What the task requires -> Starting at the top of the data and ending with the line that holds "venta: Del 28", transcribe each line exactly; include both ends.

* * * * * * *

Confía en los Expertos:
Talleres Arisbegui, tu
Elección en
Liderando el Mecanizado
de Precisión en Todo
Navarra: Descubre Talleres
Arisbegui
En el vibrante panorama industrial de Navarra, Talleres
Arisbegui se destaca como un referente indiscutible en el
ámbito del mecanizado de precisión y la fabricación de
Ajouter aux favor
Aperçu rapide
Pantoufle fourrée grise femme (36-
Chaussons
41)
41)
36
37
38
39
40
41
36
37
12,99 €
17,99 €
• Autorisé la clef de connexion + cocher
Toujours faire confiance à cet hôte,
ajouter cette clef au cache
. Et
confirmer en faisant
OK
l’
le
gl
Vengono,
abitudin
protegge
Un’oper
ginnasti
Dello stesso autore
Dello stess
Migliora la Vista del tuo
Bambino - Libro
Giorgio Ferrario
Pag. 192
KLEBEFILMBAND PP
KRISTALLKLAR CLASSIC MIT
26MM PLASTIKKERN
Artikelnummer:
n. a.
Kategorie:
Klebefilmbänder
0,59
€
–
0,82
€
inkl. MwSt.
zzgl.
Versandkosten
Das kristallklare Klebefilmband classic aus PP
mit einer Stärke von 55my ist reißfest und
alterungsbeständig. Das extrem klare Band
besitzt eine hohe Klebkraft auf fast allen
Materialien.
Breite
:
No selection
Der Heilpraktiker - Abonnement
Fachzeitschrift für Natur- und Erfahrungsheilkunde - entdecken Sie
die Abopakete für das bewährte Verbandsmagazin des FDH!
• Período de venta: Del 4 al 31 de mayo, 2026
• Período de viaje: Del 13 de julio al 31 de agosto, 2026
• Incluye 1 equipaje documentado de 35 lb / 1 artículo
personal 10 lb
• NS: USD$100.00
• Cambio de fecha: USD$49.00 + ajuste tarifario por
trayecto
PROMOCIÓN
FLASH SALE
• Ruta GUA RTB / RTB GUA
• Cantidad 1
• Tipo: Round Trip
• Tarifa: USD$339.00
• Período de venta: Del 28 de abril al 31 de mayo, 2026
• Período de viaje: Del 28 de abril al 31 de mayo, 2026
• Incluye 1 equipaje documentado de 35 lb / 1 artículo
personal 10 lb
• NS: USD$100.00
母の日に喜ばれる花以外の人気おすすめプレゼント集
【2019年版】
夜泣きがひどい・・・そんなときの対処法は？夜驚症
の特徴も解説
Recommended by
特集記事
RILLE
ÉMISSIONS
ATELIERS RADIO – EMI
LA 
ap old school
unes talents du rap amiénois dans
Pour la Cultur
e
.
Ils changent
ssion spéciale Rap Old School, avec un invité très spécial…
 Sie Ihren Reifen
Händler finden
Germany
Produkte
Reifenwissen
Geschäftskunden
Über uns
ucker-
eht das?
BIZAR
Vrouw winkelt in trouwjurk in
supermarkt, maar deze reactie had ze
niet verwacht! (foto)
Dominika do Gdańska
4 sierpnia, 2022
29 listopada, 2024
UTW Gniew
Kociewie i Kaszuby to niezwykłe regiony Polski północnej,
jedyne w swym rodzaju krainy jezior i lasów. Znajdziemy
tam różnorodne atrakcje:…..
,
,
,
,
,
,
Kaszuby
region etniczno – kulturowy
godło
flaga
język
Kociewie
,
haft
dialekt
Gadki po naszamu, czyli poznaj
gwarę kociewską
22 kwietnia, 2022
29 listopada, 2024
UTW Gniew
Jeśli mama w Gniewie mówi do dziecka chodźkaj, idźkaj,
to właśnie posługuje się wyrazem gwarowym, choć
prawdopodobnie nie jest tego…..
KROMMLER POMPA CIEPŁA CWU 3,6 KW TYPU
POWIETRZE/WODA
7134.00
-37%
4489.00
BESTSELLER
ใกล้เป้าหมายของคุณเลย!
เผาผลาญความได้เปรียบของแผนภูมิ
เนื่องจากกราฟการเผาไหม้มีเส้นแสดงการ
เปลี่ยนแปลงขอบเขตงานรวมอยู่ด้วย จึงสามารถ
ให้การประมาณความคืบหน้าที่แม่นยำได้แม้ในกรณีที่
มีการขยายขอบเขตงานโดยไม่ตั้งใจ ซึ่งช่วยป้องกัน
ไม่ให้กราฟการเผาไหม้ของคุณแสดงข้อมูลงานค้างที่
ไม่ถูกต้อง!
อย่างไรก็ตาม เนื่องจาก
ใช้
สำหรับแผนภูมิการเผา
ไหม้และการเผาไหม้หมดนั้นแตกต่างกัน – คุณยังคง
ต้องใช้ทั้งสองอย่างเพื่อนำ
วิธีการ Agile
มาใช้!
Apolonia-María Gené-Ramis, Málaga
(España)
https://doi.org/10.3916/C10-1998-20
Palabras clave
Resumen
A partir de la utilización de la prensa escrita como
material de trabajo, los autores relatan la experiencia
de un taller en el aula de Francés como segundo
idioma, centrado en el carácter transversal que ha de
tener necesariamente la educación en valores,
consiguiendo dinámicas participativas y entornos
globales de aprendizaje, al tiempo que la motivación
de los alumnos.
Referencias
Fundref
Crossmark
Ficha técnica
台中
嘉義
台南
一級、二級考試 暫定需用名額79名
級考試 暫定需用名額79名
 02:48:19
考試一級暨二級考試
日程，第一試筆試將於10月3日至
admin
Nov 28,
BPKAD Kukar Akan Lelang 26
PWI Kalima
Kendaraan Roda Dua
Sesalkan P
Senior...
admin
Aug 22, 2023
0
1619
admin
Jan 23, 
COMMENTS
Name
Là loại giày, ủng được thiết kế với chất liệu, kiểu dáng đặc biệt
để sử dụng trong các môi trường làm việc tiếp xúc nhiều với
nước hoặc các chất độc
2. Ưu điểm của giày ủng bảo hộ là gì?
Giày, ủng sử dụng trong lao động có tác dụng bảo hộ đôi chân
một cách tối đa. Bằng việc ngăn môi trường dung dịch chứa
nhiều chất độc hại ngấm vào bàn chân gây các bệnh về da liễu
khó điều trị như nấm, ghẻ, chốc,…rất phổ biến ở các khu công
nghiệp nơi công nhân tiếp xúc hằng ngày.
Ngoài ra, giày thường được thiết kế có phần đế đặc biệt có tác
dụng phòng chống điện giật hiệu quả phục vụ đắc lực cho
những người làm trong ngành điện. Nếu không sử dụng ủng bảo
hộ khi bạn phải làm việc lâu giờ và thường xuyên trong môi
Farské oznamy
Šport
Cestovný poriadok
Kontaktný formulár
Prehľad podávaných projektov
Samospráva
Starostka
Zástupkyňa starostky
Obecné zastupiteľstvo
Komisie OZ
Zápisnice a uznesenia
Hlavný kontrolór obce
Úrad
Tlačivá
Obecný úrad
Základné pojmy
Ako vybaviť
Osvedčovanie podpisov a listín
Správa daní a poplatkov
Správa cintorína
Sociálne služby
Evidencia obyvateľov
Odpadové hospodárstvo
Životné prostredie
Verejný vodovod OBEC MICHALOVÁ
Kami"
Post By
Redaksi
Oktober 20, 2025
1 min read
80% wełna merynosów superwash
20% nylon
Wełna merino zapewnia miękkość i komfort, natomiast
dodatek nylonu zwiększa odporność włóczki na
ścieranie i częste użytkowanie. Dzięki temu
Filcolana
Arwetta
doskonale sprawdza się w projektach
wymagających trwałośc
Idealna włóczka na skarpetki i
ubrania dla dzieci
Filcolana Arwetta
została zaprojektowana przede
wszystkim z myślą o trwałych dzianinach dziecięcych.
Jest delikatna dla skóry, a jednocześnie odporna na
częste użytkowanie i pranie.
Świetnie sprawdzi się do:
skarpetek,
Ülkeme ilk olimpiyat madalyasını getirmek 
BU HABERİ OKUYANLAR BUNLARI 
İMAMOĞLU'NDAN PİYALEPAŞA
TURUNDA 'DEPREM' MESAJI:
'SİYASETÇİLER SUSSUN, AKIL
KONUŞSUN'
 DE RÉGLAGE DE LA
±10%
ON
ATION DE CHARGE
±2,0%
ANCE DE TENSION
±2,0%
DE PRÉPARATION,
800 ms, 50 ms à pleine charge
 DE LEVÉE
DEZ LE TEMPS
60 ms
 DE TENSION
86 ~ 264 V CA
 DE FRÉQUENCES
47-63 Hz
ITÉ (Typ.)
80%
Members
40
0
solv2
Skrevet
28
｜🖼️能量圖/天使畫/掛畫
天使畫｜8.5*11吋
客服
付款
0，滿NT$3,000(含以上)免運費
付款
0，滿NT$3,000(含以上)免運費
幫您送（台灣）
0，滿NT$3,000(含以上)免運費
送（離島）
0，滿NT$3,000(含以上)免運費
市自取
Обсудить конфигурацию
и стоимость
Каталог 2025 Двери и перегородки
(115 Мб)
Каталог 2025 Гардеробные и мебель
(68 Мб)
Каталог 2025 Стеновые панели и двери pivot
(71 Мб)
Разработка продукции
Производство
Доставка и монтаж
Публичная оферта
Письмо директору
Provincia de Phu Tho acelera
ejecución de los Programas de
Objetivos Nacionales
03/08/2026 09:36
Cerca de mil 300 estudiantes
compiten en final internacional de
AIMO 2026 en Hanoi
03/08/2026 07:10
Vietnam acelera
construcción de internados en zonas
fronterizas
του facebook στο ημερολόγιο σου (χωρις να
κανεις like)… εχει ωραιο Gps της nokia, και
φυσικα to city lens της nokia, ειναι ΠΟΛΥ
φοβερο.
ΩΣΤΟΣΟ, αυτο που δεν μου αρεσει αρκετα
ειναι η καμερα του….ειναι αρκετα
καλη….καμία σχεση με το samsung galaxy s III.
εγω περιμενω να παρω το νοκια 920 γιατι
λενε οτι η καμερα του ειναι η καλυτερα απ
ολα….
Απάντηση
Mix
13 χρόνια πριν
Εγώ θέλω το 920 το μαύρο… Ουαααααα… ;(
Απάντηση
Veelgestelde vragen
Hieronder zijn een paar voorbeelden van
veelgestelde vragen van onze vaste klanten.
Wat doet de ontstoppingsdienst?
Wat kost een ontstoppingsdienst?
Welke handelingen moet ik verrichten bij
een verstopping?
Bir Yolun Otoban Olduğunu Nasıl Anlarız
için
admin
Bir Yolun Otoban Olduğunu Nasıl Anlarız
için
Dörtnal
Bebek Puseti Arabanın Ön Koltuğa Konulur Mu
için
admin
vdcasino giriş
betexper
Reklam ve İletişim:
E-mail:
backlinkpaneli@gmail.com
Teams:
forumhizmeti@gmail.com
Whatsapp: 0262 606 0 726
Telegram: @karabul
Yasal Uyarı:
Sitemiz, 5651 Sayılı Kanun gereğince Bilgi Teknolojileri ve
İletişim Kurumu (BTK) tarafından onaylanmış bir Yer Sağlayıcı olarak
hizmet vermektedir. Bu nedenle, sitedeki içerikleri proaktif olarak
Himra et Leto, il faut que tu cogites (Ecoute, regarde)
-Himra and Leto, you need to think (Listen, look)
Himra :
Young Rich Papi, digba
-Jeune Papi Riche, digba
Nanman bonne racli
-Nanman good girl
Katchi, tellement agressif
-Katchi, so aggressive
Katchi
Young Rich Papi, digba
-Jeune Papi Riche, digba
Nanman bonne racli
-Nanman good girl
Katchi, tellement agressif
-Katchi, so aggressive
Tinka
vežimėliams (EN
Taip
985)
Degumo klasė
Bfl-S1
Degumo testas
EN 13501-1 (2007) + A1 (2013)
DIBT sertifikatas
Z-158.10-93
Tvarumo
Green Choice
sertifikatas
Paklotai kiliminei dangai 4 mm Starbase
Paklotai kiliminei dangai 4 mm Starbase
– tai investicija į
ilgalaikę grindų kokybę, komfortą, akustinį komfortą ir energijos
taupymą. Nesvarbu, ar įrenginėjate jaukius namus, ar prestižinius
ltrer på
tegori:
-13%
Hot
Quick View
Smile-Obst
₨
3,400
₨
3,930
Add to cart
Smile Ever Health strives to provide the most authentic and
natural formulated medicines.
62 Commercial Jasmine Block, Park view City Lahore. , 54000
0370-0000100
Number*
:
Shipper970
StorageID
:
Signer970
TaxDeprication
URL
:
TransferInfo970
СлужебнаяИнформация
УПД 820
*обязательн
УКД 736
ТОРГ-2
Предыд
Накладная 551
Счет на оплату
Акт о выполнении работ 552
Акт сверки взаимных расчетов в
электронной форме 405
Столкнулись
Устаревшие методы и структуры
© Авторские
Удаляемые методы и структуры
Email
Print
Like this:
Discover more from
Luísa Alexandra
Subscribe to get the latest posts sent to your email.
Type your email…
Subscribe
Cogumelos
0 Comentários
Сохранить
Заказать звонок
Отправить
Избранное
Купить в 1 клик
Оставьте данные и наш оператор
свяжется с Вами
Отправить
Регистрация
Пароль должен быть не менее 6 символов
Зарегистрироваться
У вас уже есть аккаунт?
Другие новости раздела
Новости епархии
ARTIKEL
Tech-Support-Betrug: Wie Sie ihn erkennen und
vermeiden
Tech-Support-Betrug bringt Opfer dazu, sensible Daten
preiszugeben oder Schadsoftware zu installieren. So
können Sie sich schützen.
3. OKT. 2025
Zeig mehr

* * * * * * *

Exercise solution ->
Confía en los Expertos:
Talleres Arisbegui, tu
Elección en
Liderando el Mecanizado
de Precisión en Todo
Navarra: Descubre Talleres
Arisbegui
En el vibrante panorama industrial de Navarra, Talleres
Arisbegui se destaca como un referente indiscutible en el
ámbito del mecanizado de precisión y la fabricación de
Ajouter aux favor
Aperçu rapide
Pantoufle fourrée grise femme (36-
Chaussons
41)
41)
36
37
38
39
40
41
36
37
12,99 €
17,99 €
• Autorisé la clef de connexion + cocher
Toujours faire confiance à cet hôte,
ajouter cette clef au cache
. Et
confirmer en faisant
OK
l’
le
gl
Vengono,
abitudin
protegge
Un’oper
ginnasti
Dello stesso autore
Dello stess
Migliora la Vista del tuo
Bambino - Libro
Giorgio Ferrario
Pag. 192
KLEBEFILMBAND PP
KRISTALLKLAR CLASSIC MIT
26MM PLASTIKKERN
Artikelnummer:
n. a.
Kategorie:
Klebefilmbänder
0,59
€
–
0,82
€
inkl. MwSt.
zzgl.
Versandkosten
Das kristallklare Klebefilmband classic aus PP
mit einer Stärke von 55my ist reißfest und
alterungsbeständig. Das extrem klare Band
besitzt eine hohe Klebkraft auf fast allen
Materialien.
Breite
:
No selection
Der Heilpraktiker - Abonnement
Fachzeitschrift für Natur- und Erfahrungsheilkunde - entdecken Sie
die Abopakete für das bewährte Verbandsmagazin des FDH!
• Período de venta: Del 4 al 31 de mayo, 2026
• Período de viaje: Del 13 de julio al 31 de agosto, 2026
• Incluye 1 equipaje documentado de 35 lb / 1 artículo
personal 10 lb
• NS: USD$100.00
• Cambio de fecha: USD$49.00 + ajuste tarifario por
trayecto
PROMOCIÓN
FLASH SALE
• Ruta GUA RTB / RTB GUA
• Cantidad 1
• Tipo: Round Trip
• Tarifa: USD$339.00
• Período de venta: Del 28 de abril al 31 de mayo, 2026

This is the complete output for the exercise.